The information on this page does not contain a record of our trading prices, or an offer of, or solicitation for, a transaction in any financial instrument. IG Bank S.A. accepts no responsibility for any use that may be made of these comments and for any consequences that result. No representation or warranty is given as to the accuracy or completeness of this information. Consequently any person acting on it does so entirely at their own risk. Any research provided does not have regard to the specific investment objectives, financial situation and needs of any specific person who may receive it and as such is considered to be a marketing communication.
Last week saw the non-farm payrolls come in particularly strong, catching most of the market by surprise. The really strong US figures saw EUR/USD instantly drop, but within less than an hour it had almost made up the lost ground and ended up closing the day broadly flat. This show of resilience might be a precursor to the coming days as, for the third time, EUR/USD is trying to break the $1.37-$1.39 range that it has found itself in.
The figures on Friday could have easily been used as an excuse for the currency cross to once again drift back down to the lower end of the range.
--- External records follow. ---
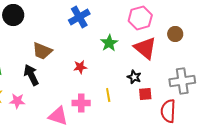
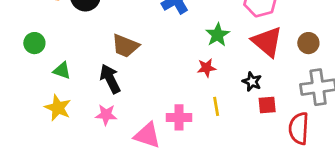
brown circle: (175, 34) -> (308, 43), moved
red star: (80, 67) -> (207, 68), moved
pink star: (17, 101) -> (106, 115), moved

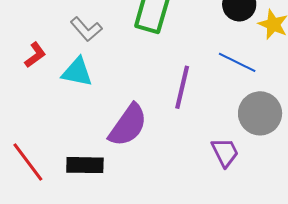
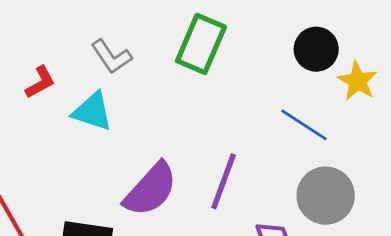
purple line: (182, 87) -> (224, 181), moved

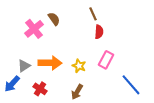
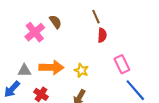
pink rectangle: (106, 60) -> (122, 64), moved, turned -54
gray triangle: (24, 66) -> (24, 71), turned 32

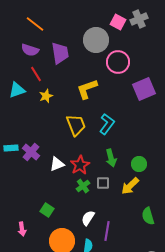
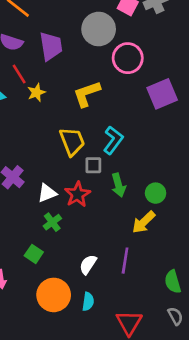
yellow star: (46, 96) -> (36, 93), moved
gray square: (103, 183) -> (93, 165), moved
green cross: (83, 186) -> (52, 222), moved
green semicircle: (148, 216) -> (173, 282), moved
purple line: (107, 231) -> (125, 261), moved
The move in the last 24-hours has also seen the ten-day relative strength index move into overbought territory.
The more frequently a level is tested the more likely that it will eventually break, and the bulls will be looking for a sizeable move to the upside when this is finally achieved. The next level above is the October 2011 high of $1.42, but doing this will not be easy.
If today’s EUR/USD move ends with the currency cross closing below the $1.39 level, then we would envisage the price once again falling towards the lower end of the range. However, if it manages to close above then this could be the catalyst for higher moves.